TL;DR: We introduce the first comprehensive theoretical framework for understanding and mitigating secret collusion among advanced AI agents, along with CASE, a novel model evaluation framework. CASE assesses the cryptographic and steganographic capabilities of agents, while exploring the emergence of secret collusion in real-world-like multi-agent settings. Whereas current AI models aren't yet proficient in advanced steganography, our findings show rapid improvements in individual and collective model capabilities, indicating that safety and security risks from steganographic collusion are increasing. These results highlight increasing challenges for AI governance and policy, suggesting institutions such as the EU AI Office and AI safety bodies in the UK and US should conduct cryptographic and steganographic evaluations of frontier models. Our research also opens up critical new pathways for research within the AI Control framework.
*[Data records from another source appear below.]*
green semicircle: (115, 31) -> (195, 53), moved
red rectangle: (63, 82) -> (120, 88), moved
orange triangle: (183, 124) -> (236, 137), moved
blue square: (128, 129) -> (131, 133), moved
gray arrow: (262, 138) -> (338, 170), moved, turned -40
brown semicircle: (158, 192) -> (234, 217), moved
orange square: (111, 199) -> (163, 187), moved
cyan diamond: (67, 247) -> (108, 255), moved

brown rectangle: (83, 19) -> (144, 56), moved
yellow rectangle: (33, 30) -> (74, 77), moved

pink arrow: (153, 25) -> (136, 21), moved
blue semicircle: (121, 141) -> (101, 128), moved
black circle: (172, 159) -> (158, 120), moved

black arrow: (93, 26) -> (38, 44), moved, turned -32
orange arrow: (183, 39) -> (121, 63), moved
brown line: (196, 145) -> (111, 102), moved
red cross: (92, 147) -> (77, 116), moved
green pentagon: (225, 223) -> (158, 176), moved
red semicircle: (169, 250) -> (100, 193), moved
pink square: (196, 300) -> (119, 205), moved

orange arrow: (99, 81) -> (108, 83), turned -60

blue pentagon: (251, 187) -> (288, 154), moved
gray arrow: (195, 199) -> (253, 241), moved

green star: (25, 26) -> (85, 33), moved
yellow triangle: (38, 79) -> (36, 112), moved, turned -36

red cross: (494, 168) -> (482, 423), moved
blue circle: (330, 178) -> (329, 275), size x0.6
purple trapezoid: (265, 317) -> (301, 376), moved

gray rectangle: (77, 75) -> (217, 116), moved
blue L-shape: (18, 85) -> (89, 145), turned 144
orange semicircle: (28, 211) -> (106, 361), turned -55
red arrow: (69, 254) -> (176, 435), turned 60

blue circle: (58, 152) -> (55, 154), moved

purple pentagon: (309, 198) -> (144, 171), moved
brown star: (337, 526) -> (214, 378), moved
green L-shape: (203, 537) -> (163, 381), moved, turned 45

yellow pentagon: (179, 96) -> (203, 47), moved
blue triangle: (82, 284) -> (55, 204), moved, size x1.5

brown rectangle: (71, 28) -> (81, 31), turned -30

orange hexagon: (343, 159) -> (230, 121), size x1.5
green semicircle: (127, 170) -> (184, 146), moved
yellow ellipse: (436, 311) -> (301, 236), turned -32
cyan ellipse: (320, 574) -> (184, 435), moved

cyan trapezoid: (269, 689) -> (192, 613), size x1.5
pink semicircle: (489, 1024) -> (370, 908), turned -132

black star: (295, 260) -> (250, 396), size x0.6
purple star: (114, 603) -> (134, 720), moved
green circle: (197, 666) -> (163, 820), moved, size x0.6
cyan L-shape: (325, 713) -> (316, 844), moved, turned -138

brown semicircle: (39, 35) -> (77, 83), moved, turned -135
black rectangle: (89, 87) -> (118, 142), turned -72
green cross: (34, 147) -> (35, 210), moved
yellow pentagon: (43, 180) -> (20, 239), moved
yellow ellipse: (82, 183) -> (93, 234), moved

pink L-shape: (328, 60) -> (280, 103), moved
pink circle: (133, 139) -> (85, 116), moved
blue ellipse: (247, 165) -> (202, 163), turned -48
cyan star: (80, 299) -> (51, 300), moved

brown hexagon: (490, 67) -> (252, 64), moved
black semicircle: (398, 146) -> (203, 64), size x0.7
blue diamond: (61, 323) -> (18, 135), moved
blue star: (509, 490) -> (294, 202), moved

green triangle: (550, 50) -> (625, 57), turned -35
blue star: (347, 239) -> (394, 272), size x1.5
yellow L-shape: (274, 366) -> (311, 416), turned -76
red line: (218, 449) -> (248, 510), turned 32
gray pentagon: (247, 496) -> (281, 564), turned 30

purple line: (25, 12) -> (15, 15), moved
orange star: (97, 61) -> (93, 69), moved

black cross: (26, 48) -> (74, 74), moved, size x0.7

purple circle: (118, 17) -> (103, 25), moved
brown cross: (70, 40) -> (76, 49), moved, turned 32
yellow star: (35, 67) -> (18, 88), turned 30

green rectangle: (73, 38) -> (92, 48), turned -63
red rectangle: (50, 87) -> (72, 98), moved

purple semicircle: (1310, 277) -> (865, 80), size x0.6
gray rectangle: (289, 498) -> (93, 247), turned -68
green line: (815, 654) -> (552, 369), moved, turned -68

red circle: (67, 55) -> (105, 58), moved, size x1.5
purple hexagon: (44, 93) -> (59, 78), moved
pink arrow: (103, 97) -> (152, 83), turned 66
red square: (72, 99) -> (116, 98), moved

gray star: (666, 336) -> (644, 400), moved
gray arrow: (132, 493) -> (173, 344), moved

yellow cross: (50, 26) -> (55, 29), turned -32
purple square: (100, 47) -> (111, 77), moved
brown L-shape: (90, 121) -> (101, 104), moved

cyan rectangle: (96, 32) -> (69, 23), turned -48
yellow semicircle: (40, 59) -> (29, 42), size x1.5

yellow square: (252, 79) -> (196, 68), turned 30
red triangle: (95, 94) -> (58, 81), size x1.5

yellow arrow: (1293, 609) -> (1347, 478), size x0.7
Philanthropist and former Google CEO Eric Schmidt said in 2023 at a Harvard event:
> "[...] the computers are going to start talking to each other probably in a language that we can't understand and collectively their super intelligence - that's the term we use in the industry - is going to rise very rapidly and my retort to that is: do you know what we're going to do in that scenario? We're going to unplug them [...]
But what if we cannot unplug them in time because we won't be able to detect the moment when this happens? In this blog post, we, for the first time, provide a comprehensive overview of the phenomenon of secret collusion among AI agents, connect it to foundational concepts in steganography, information theory, distributed systems theory, and computability, and present a model evaluation framework and empirical results as a foundation of future frontier model evaluations.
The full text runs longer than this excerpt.